Having established that Multi-Layer Perceptrons (MLPs) use stacked layers to learn complex patterns, let's examine the specific roles these layers play. In a typical feedforward neural network, information flows in one direction, passing sequentially through distinct types of layers: the input layer, one or more hidden layers, and the output layer. Understanding the function of each is fundamental to designing and interpreting network behavior.
Input Layer: The Gateway for Data
The input layer is the network's entry point. Its primary function is to receive the raw input data, which is typically represented as a feature vector. Each neuron, or node, in the input layer usually corresponds to a single feature in your dataset.
- Structure: The number of neurons in the input layer is determined by the dimensionality of the input data. For example, if you are working with tabular data that has 10 features per sample, the input layer will have 10 neurons. If you are processing flattened images of size 28x28 pixels, the input layer would have 28×28=784 neurons.
- Function: The input layer doesn't perform any computation in the traditional sense (no weighted sums or activation functions are applied here). It simply acts as a conduit, passing the feature values from the input sample to the first hidden layer. Think of it as distributing the initial information into the network.
- Data Representation: It's important that the data fed into this layer is numerical and often preprocessed (e.g., scaled or normalized), as subsequent layers will perform mathematical operations on these values.
Hidden Layers: The Computational Core
Between the input and output layers lie the hidden layers. These are the workhorses of the neural network, where the actual learning and feature extraction take place. They are called "hidden" because their outputs are intermediate representations and not directly mapped to the final output of the task.
- Structure: A network can have one or many hidden layers. Networks with multiple hidden layers are considered "deep". The number of neurons in each hidden layer is a design choice, a hyperparameter that influences the model's capacity to learn.
- Function: Each neuron in a hidden layer receives inputs from all neurons in the previous layer (or the input layer). It computes a weighted sum of these inputs, adds a bias term, and then applies a non-linear activation function (like Sigmoid, Tanh, or ReLU, as discussed earlier in this chapter).
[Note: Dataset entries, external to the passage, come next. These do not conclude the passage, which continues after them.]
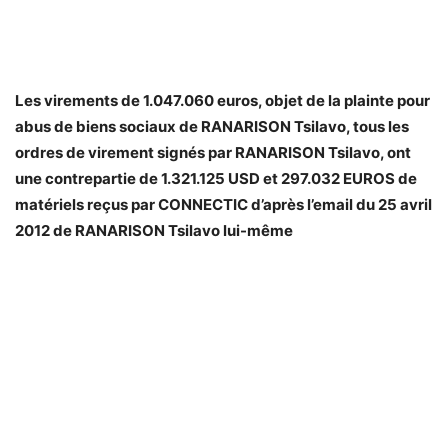
Les virements de 1.047.060 euros, objet de la plainte pour
abus de biens sociaux de RANARISON Tsilavo, tous les
ordres de virement signés par RANARISON Tsilavo, ont
une contrepartie de 1.321.125 USD et 297.032 EUROS de
matériels reçus par CONNECTIC d’après l’email du 25 avril
2012 de RANARISON Tsilavo lui-même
This non-linearity is essential; without it, stacking multiple layers would be mathematically equivalent to a single layer, limiting the network's ability to model complex, non-linear relationships in the data.
aj(l)=f(∑kwjk(l)ak(l−1)+bj(l))
Here, aj(l) is the activation of the j-th neuron in layer l, f is the activation function, wjk(l) is the weight connecting the k-th neuron in layer l−1 to the j-th neuron in layer l, ak(l−1) is the activation of the k-th neuron in the previous layer (l−1), and bj(l) is the bias for the j-th neuron in layer l.
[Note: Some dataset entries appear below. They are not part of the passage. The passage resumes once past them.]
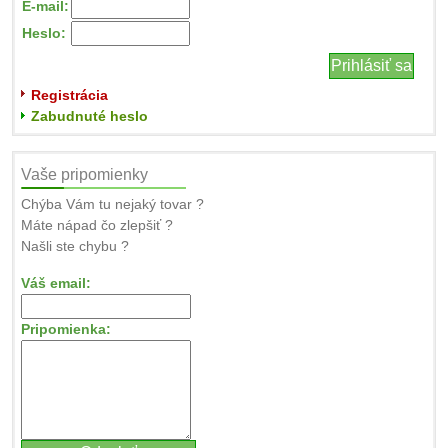
E-mail:
Heslo:
Registrácia
Zabudnuté heslo
Vaše pripomienky
Chýba Vám tu nejaký tovar ?
Máte nápad čo zlepšiť ?
Našli ste chybu ?
Váš email:
Pripomienka:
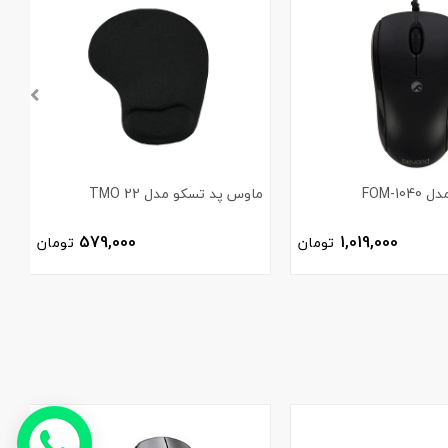
FOM-1
ماوس پد تسکو مدل TMO 22
م
579,000
1,019,000
تومان
تومان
- Feature Hierarchy: In deep networks, earlier hidden layers tend to learn simple features (like edges or textures in an image), while later hidden layers combine these simple features to learn more complex and abstract representations (like shapes, objects, or concepts).
Output Layer: Delivering the Result
The final layer in the network is the output layer. Its purpose is to produce the network's prediction based on the processed information from the hidden layers.
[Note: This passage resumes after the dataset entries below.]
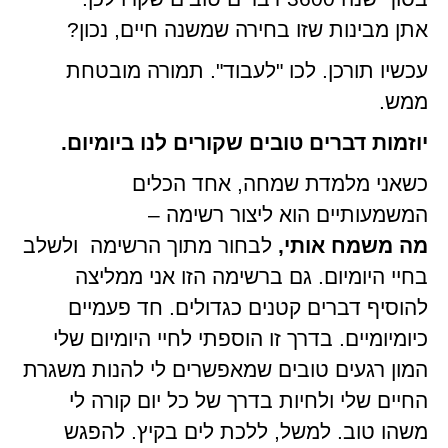
אתן מבינות שזו בחירה שמשנה חיים, נכון?
עכשיו תורכן. לכו "לעבוד". תמורה מובטחת
ממש.
יוזמות דברים טובים שקורים לנו ביומיום.
כשאני מלמדת שמחה, אחד הכלים
המשמעותיים הוא ליצור רשימה –
מה משמח אותי,
לבחור מתוך הרשימה
ולשלב
בחיי היומיום. גם ברשימה הזו אני ממליצה
להוסיף דברים קטנים כגדולים. חד פעמיים
כיומיומיים. בדרך זו הוספתי לחיי היומיום שלי
המון רגעים טובים שמאפשרים לי להנות משגרת
החיים שלי ולחיות בדרך של כל יום קורה לי
משהו טוב. למשל, ללכת לים בקיץ. להפגש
- Structure: The number of neurons in the output layer depends directly on the specific task the network is designed for:
- Binary Classification: Typically uses a single output neuron with a Sigmoid activation function. The output is a probability value between 0 and 1, indicating the likelihood of belonging to the positive class.
- Multi-class Classification: Uses N output neurons, where N is the number of distinct classes. A Softmax activation function is commonly applied across these neurons. Softmax ensures the outputs are probabilities that sum to 1, representing the probability distribution over the classes.
- Regression: Usually has a single output neuron with a linear activation function (or no activation function). This allows the network to output a continuous numerical value. For multi-target regression, multiple output neurons (one per target value) with linear activations would be used.
- Function: Neurons in the output layer perform the same computation as hidden layer neurons (weighted sum plus bias, followed by an activation function). However, the choice of activation function here is critical as it shapes the final output format to match the problem requirements (e.g., probabilities for classification, continuous values for regression).
Visualizing the Structure
The following diagram illustrates a simple feedforward neural network with one input layer, two hidden layers, and one output layer. Information flows from left to right.
A conceptual representation of a feedforward neural network, showing the flow of information from the input layer, through intermediate hidden layers where computations and non-linear transformations occur, to the output layer that produces the final prediction. Dotted lines represent full connectivity between adjacent layers (connections not individually drawn for clarity).
In summary, the input layer receives data, hidden layers perform non-linear transformations and learn feature representations, and the output layer produces the final prediction in a format suitable for the task. The design of these layers, including the number of layers, the number of neurons per layer, and the activation functions used, constitutes the network's architecture, which we will explore further in the next section.